WHAT YOU HAVE TO DO
Give the records again exactly. Pictures do not belong in the copy.

─── INPUT

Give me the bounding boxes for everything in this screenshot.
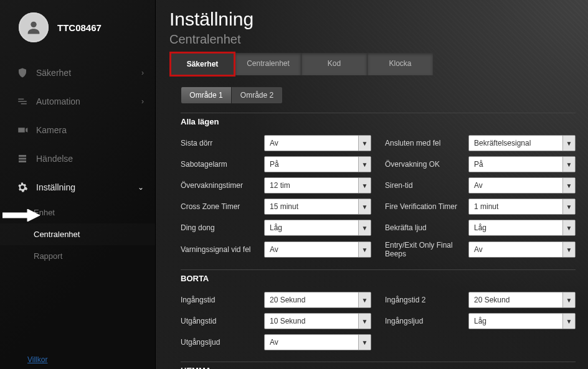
caret-down-icon: ▼: [562, 220, 575, 235]
section-title: HEMMA: [181, 362, 576, 369]
caret-down-icon: ▼: [562, 292, 575, 307]
sidebar-item-camera[interactable]: Kamera: [0, 116, 155, 144]
caret-down-icon: ▼: [358, 292, 371, 307]
settings-pair: Utgångstid10 Sekund▼: [181, 313, 371, 329]
settings-row: SabotagelarmPå▼Övervakning OKPå▼: [181, 154, 576, 175]
setting-value: På: [270, 160, 279, 169]
sidebar-item-security[interactable]: Säkerhet ›: [0, 58, 155, 87]
sidebar-item-label: Säkerhet: [36, 68, 71, 78]
profile: TTC08467: [0, 0, 155, 56]
terms-link[interactable]: Villkor: [27, 355, 47, 364]
setting-select[interactable]: På▼: [468, 156, 576, 172]
tab-code[interactable]: Kod: [301, 53, 368, 75]
settings-pair: Ansluten med felBekräftelsesignal▼: [385, 135, 576, 151]
setting-value: Av: [474, 245, 483, 254]
camera-icon: [16, 124, 29, 136]
setting-label: Bekräfta ljud: [385, 223, 460, 232]
setting-select[interactable]: Av▼: [264, 241, 371, 258]
chevron-right-icon: ›: [141, 68, 144, 77]
setting-select[interactable]: Av▼: [264, 135, 371, 151]
sidebar-sub-central[interactable]: Centralenhet: [0, 223, 155, 245]
setting-select[interactable]: 10 Sekund▼: [264, 313, 371, 329]
sidebar-item-automation[interactable]: Automation ›: [0, 87, 155, 116]
setting-label: Cross Zone Timer: [181, 202, 255, 211]
caret-down-icon: ▼: [562, 314, 575, 329]
setting-value: 20 Sekund: [474, 296, 510, 304]
sidebar-nav: Säkerhet › Automation › Kamera Händelse …: [0, 58, 155, 267]
setting-value: Bekräftelsesignal: [474, 139, 531, 147]
settings-pair: Fire Verification Timer1 minut▼: [385, 199, 576, 215]
settings-pair: Ingångstid20 Sekund▼: [181, 292, 371, 308]
sidebar-sub-report[interactable]: Rapport: [0, 245, 155, 267]
setting-label: Fire Verification Timer: [385, 202, 460, 211]
setting-label: Siren-tid: [385, 181, 460, 190]
section-all-modes: Alla lägen Sista dörrAv▼Ansluten med fel…: [181, 113, 576, 261]
caret-down-icon: ▼: [358, 178, 371, 193]
caret-down-icon: ▼: [358, 136, 371, 151]
caret-down-icon: ▼: [358, 220, 371, 235]
settings-pair: Bekräfta ljudLåg▼: [385, 220, 576, 236]
setting-label: Utgångstid: [181, 317, 255, 325]
caret-down-icon: ▼: [562, 136, 575, 151]
setting-select[interactable]: Av▼: [468, 177, 576, 194]
setting-value: 10 Sekund: [270, 317, 305, 325]
profile-name: TTC08467: [57, 22, 102, 33]
setting-select[interactable]: Låg▼: [468, 313, 576, 329]
tab-security[interactable]: Säkerhet: [169, 52, 235, 77]
caret-down-icon: ▼: [562, 157, 575, 172]
setting-select[interactable]: Av▼: [264, 334, 371, 350]
sidebar-item-label: Inställning: [36, 182, 75, 192]
setting-select[interactable]: 1 minut▼: [468, 199, 576, 215]
sliders-icon: [16, 95, 29, 108]
setting-select[interactable]: Av▼: [468, 241, 576, 258]
setting-select[interactable]: Låg▼: [264, 220, 371, 236]
caret-down-icon: ▼: [358, 242, 371, 257]
settings-row: UtgångsljudAv▼: [181, 332, 576, 353]
tab-central[interactable]: Centralenhet: [235, 53, 301, 75]
app-root: TTC08467 Säkerhet › Automation › Kamera …: [0, 0, 588, 369]
caret-down-icon: ▼: [562, 178, 575, 193]
list-icon: [16, 152, 29, 165]
settings-pair: Entry/Exit Only Final BeepsAv▼: [385, 241, 576, 258]
sidebar-item-events[interactable]: Händelse: [0, 144, 155, 173]
sidebar: TTC08467 Säkerhet › Automation › Kamera …: [0, 0, 156, 369]
caret-down-icon: ▼: [358, 335, 371, 350]
setting-value: Av: [474, 181, 483, 190]
caret-down-icon: ▼: [562, 242, 575, 257]
settings-pair: Siren-tidAv▼: [385, 177, 576, 194]
settings-row: Ding dongLåg▼Bekräfta ljudLåg▼: [181, 217, 576, 238]
setting-label: Sabotagelarm: [181, 160, 255, 169]
setting-label: Utgångsljud: [181, 338, 255, 347]
chevron-down-icon: ⌄: [138, 183, 144, 192]
settings-pair: Övervakningstimer12 tim▼: [181, 177, 371, 194]
caret-down-icon: ▼: [562, 199, 575, 214]
settings-pair: IngångsljudLåg▼: [385, 313, 576, 329]
settings-pair: Övervakning OKPå▼: [385, 156, 576, 172]
setting-value: 12 tim: [270, 181, 290, 190]
setting-label: Ding dong: [181, 223, 255, 232]
settings-pair: UtgångsljudAv▼: [181, 334, 371, 350]
setting-label: Ingångstid: [181, 296, 255, 304]
setting-select[interactable]: Låg▼: [468, 220, 576, 236]
settings-pair: Ding dongLåg▼: [181, 220, 371, 236]
chevron-right-icon: ›: [141, 97, 144, 106]
pointer-arrow-icon: [2, 209, 40, 222]
setting-select[interactable]: 20 Sekund▼: [468, 292, 576, 308]
subtab-area1[interactable]: Område 1: [181, 86, 232, 104]
main-tabs: Säkerhet Centralenhet Kod Klocka: [169, 53, 576, 75]
setting-select[interactable]: 15 minut▼: [264, 199, 371, 215]
tab-clock[interactable]: Klocka: [368, 53, 434, 75]
setting-select[interactable]: 12 tim▼: [264, 177, 371, 194]
sidebar-item-settings[interactable]: Inställning ⌄: [0, 173, 155, 202]
setting-label: Entry/Exit Only Final Beeps: [385, 241, 460, 258]
setting-value: På: [474, 160, 483, 169]
subtab-area2[interactable]: Område 2: [232, 86, 283, 104]
settings-pair: Sista dörrAv▼: [181, 135, 371, 151]
setting-select[interactable]: Bekräftelsesignal▼: [468, 135, 576, 151]
settings-pair: Ingångstid 220 Sekund▼: [385, 292, 576, 308]
setting-select[interactable]: 20 Sekund▼: [264, 292, 371, 308]
setting-select[interactable]: På▼: [264, 156, 371, 172]
sidebar-item-label: Kamera: [36, 125, 67, 135]
setting-value: Låg: [474, 317, 486, 325]
main-content: Inställning Centralenhet Säkerhet Centra…: [156, 0, 588, 369]
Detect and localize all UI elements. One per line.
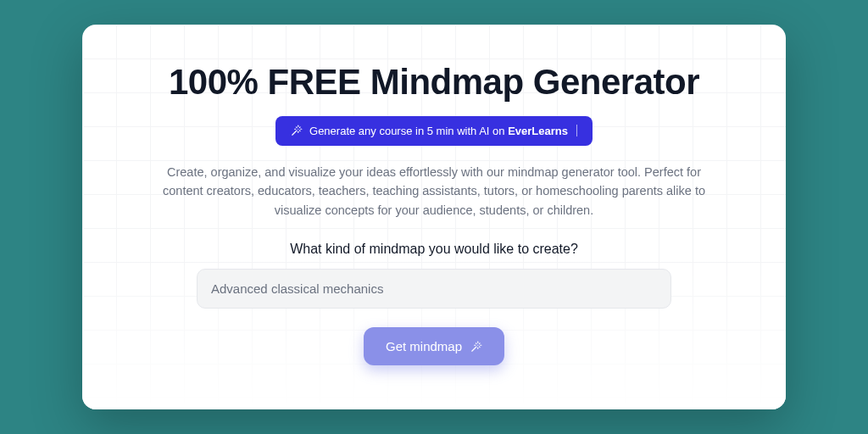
promo-brand: EverLearns: [508, 125, 568, 137]
card-content: 100% FREE Mindmap Generator Generate any…: [123, 62, 745, 365]
input-label: What kind of mindmap you would like to c…: [290, 242, 578, 257]
page-title: 100% FREE Mindmap Generator: [169, 62, 699, 103]
cta-label: Get mindmap: [386, 339, 462, 353]
magic-wand-icon: [470, 341, 482, 353]
magic-wand-icon: [291, 125, 303, 136]
cursor-indicator: [576, 125, 577, 136]
promo-prefix: Generate any course in 5 min with AI on: [309, 125, 508, 137]
input-container: [197, 269, 671, 309]
main-card: 100% FREE Mindmap Generator Generate any…: [82, 25, 786, 409]
description-text: Create, organize, and visualize your ide…: [154, 163, 714, 220]
promo-text: Generate any course in 5 min with AI on …: [309, 125, 568, 137]
promo-button[interactable]: Generate any course in 5 min with AI on …: [275, 116, 593, 146]
get-mindmap-button[interactable]: Get mindmap: [364, 327, 504, 365]
mindmap-topic-input[interactable]: [197, 269, 671, 309]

──────

RESULT BELOW
Give me the bounding boxes for everything in this screenshot.
caret-down-icon: ▼: [562, 220, 575, 235]
section-title: HEMMA: [181, 362, 576, 369]
caret-down-icon: ▼: [562, 292, 575, 307]
sidebar-item-camera[interactable]: Kamera: [0, 116, 155, 144]
caret-down-icon: ▼: [358, 292, 371, 307]
settings-pair: Utgångstid10 Sekund▼: [181, 313, 371, 329]
settings-row: SabotagelarmPå▼Övervakning OKPå▼: [181, 154, 576, 175]
setting-value: På: [270, 160, 279, 169]
sidebar-item-security[interactable]: Säkerhet ›: [0, 58, 155, 87]
sidebar-item-label: Säkerhet: [36, 68, 71, 78]
profile: TTC08467: [0, 0, 155, 56]
terms-link[interactable]: Villkor: [27, 355, 47, 364]
setting-select[interactable]: På▼: [468, 156, 576, 172]
tab-code[interactable]: Kod: [301, 53, 368, 75]
settings-pair: Ansluten med felBekräftelsesignal▼: [385, 135, 576, 151]
setting-value: Av: [474, 245, 483, 254]
camera-icon: [16, 124, 29, 136]
setting-label: Bekräfta ljud: [385, 223, 460, 232]
setting-select[interactable]: Av▼: [264, 241, 371, 258]
chevron-right-icon: ›: [141, 68, 144, 77]
setting-select[interactable]: Av▼: [264, 135, 371, 151]
sidebar-sub-central[interactable]: Centralenhet: [0, 223, 155, 245]
setting-select[interactable]: 10 Sekund▼: [264, 313, 371, 329]
sidebar-item-automation[interactable]: Automation ›: [0, 87, 155, 116]
setting-label: Cross Zone Timer: [181, 202, 255, 211]
caret-down-icon: ▼: [562, 314, 575, 329]
setting-value: 20 Sekund: [474, 296, 510, 304]
sidebar-nav: Säkerhet › Automation › Kamera Händelse …: [0, 58, 155, 267]
setting-value: Bekräftelsesignal: [474, 139, 531, 147]
settings-pair: Fire Verification Timer1 minut▼: [385, 199, 576, 215]
settings-pair: Ingångstid20 Sekund▼: [181, 292, 371, 308]
sidebar-sub-report[interactable]: Rapport: [0, 245, 155, 267]
setting-label: Fire Verification Timer: [385, 202, 460, 211]
setting-label: Siren-tid: [385, 181, 460, 190]
section-all-modes: Alla lägen Sista dörrAv▼Ansluten med fel…: [181, 113, 576, 261]
caret-down-icon: ▼: [358, 178, 371, 193]
caret-down-icon: ▼: [358, 136, 371, 151]
caret-down-icon: ▼: [358, 220, 371, 235]
settings-pair: Bekräfta ljudLåg▼: [385, 220, 576, 236]
setting-label: Utgångstid: [181, 317, 255, 325]
caret-down-icon: ▼: [562, 136, 575, 151]
setting-select[interactable]: Av▼: [468, 177, 576, 194]
setting-value: 10 Sekund: [270, 317, 305, 325]
profile-name: TTC08467: [57, 22, 102, 33]
setting-select[interactable]: Låg▼: [468, 313, 576, 329]
tab-security[interactable]: Säkerhet: [169, 52, 235, 77]
caret-down-icon: ▼: [562, 157, 575, 172]
setting-select[interactable]: Av▼: [264, 334, 371, 350]
sidebar-item-label: Inställning: [36, 182, 75, 192]
setting-select[interactable]: 1 minut▼: [468, 199, 576, 215]
sliders-icon: [16, 95, 29, 108]
setting-select[interactable]: Av▼: [468, 241, 576, 258]
setting-select[interactable]: Låg▼: [264, 220, 371, 236]
caret-down-icon: ▼: [358, 242, 371, 257]
settings-row: UtgångsljudAv▼: [181, 332, 576, 353]
tab-central[interactable]: Centralenhet: [235, 53, 301, 75]
app-root: TTC08467 Säkerhet › Automation › Kamera …: [0, 0, 588, 369]
caret-down-icon: ▼: [562, 178, 575, 193]
list-icon: [16, 152, 29, 165]
settings-pair: Entry/Exit Only Final BeepsAv▼: [385, 241, 576, 258]
sidebar-item-events[interactable]: Händelse: [0, 144, 155, 173]
sidebar: TTC08467 Säkerhet › Automation › Kamera …: [0, 0, 156, 369]
caret-down-icon: ▼: [358, 335, 371, 350]
setting-value: Av: [474, 181, 483, 190]
caret-down-icon: ▼: [562, 242, 575, 257]
settings-pair: Siren-tidAv▼: [385, 177, 576, 194]
settings-row: Ding dongLåg▼Bekräfta ljudLåg▼: [181, 217, 576, 238]
setting-label: Sabotagelarm: [181, 160, 255, 169]
setting-label: Utgångsljud: [181, 338, 255, 347]
chevron-down-icon: ⌄: [138, 183, 144, 192]
settings-pair: Övervakningstimer12 tim▼: [181, 177, 371, 194]
caret-down-icon: ▼: [562, 199, 575, 214]
settings-pair: IngångsljudLåg▼: [385, 313, 576, 329]
settings-pair: Övervakning OKPå▼: [385, 156, 576, 172]
setting-value: 12 tim: [270, 181, 290, 190]
setting-label: Ding dong: [181, 223, 255, 232]
settings-pair: UtgångsljudAv▼: [181, 334, 371, 350]
setting-label: Ingångstid: [181, 296, 255, 304]
setting-select[interactable]: Låg▼: [468, 220, 576, 236]
settings-pair: Ding dongLåg▼: [181, 220, 371, 236]
chevron-right-icon: ›: [141, 97, 144, 106]
pointer-arrow-icon: [2, 209, 40, 222]
setting-select[interactable]: 20 Sekund▼: [468, 292, 576, 308]
subtab-area1[interactable]: Område 1: [181, 86, 232, 104]
main-tabs: Säkerhet Centralenhet Kod Klocka: [169, 53, 576, 75]
setting-select[interactable]: 15 minut▼: [264, 199, 371, 215]
tab-clock[interactable]: Klocka: [368, 53, 434, 75]
setting-select[interactable]: 12 tim▼: [264, 177, 371, 194]
sidebar-item-settings[interactable]: Inställning ⌄: [0, 173, 155, 202]
setting-label: Entry/Exit Only Final Beeps: [385, 241, 460, 258]
setting-value: På: [474, 160, 483, 169]
subtab-area2[interactable]: Område 2: [232, 86, 283, 104]
settings-pair: Sista dörrAv▼: [181, 135, 371, 151]
setting-select[interactable]: Bekräftelsesignal▼: [468, 135, 576, 151]
settings-pair: Ingångstid 220 Sekund▼: [385, 292, 576, 308]
setting-select[interactable]: 20 Sekund▼: [264, 292, 371, 308]
setting-select[interactable]: På▼: [264, 156, 371, 172]
sidebar-item-label: Kamera: [36, 125, 67, 135]
setting-value: Låg: [474, 317, 486, 325]
main-content: Inställning Centralenhet Säkerhet Centra…: [156, 0, 588, 369]
Detect and localize all UI elements. One per line.
promo-brand: EverLearns: [508, 125, 568, 137]
card-content: 100% FREE Mindmap Generator Generate any…: [123, 62, 745, 365]
input-label: What kind of mindmap you would like to c…: [290, 242, 578, 257]
page-title: 100% FREE Mindmap Generator: [169, 62, 699, 103]
cta-label: Get mindmap: [386, 339, 462, 353]
magic-wand-icon: [470, 341, 482, 353]
magic-wand-icon: [291, 125, 303, 136]
cursor-indicator: [576, 125, 577, 136]
promo-prefix: Generate any course in 5 min with AI on: [309, 125, 508, 137]
input-container: [197, 269, 671, 309]
main-card: 100% FREE Mindmap Generator Generate any…: [82, 25, 786, 409]
description-text: Create, organize, and visualize your ide…: [154, 163, 714, 220]
promo-text: Generate any course in 5 min with AI on …: [309, 125, 568, 137]
promo-button[interactable]: Generate any course in 5 min with AI on …: [275, 116, 593, 146]
get-mindmap-button[interactable]: Get mindmap: [364, 327, 504, 365]
mindmap-topic-input[interactable]: [197, 269, 671, 309]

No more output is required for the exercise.